Di beberapa masjid memang masih ada wujudnya seperti di Masjid Ponok Balik dan beberapa masjid lain di dataran tinggi Gayo khususnya Aceh Tengah. Juga ada di Mersah Tue Serempah, Mersah Tue Kebet dan Mersah Padang (Mersah Kute).
Namun barang tersebut kesannya hanya teronggok jadi pajangan, lebih tepat lagi dibiarkan lapuk dimakan Bebur (Rayap-red) seperti yang terjadi di Mersah Serempah Kecamatan Ketol. Mersah yang dibangun berkontruksi kayu dan ditaksir sudah berumur ratusan tahun tersebut telah reot, dan Tamurnya dibiarkan tergeletak begitu saja, tak bisa berbunyi lagi karena kulitnya telah tiada.

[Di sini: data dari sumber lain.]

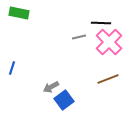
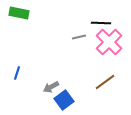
blue line: moved 5 px right, 5 px down
brown line: moved 3 px left, 3 px down; rotated 15 degrees counterclockwise
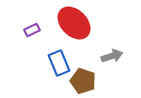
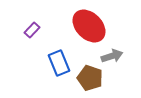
red ellipse: moved 15 px right, 3 px down
purple rectangle: rotated 21 degrees counterclockwise
brown pentagon: moved 7 px right, 3 px up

Tambur atau beduk dulunya dipakai untuk tanda berbuka puasa atau imsak, dan juga bila ada sesuatu pemberitahuan yang dianggap penting. Tambur tersebut sampai saat ini masih ada juga dipakai, terutama saat berbuka atau imsak apabila lampu listrik mati. “Jadi tambur tersebut senantiasa dipakai untuk hal-hal tertentu dan saat-saat tertentu,” kata tokoh masyarakat Minang di Aceh Tengah, Irvan Rasyid yang sejak kecil menjadi jama’ah di Mersah Kute tersebut.

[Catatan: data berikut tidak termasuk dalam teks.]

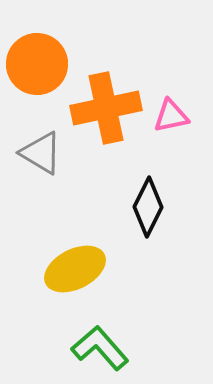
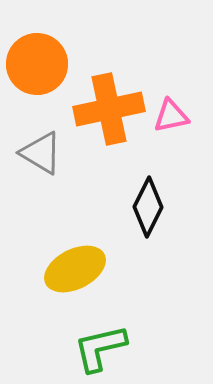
orange cross: moved 3 px right, 1 px down
green L-shape: rotated 62 degrees counterclockwise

Di Kampung Kenawat Lut, pernah ada Tamur yang dibuat berbahan kayu Grupel, namun saat konplik Aceh berkecamuk di tahun 1998-2004 entah bagaimana sudah jadi abu dijadikan kayu bakar oleh warga yang kebetulan bertugas jaga malam kala itu. Begitu penjelasan Zulfikar, warga Kenawat Lut.

Tamur di Mersah Kebet juga dibiarkan tergeletak bersama barang-barang yang semi berguna lainnya dalam gudang. Mersah Kebet sendiri sudah tidak dipakai lagi sebagai sarana ibadah, disana sudah berdiri masjid megah yang termasuk masjid termegah yang ada di Aceh Tengah.
“Seingat saya sejak tahun 1939, tamur di Mersah Kebet mulai digunakan sebagai pengingat waktu shalat dan di bulan puasa. Penggunaan Tamur mulai hilang baru-baru ini saja, sejak mulai dibangun dan dipakai masjid yang sekarang,” kata AS Kobat Aman Pit.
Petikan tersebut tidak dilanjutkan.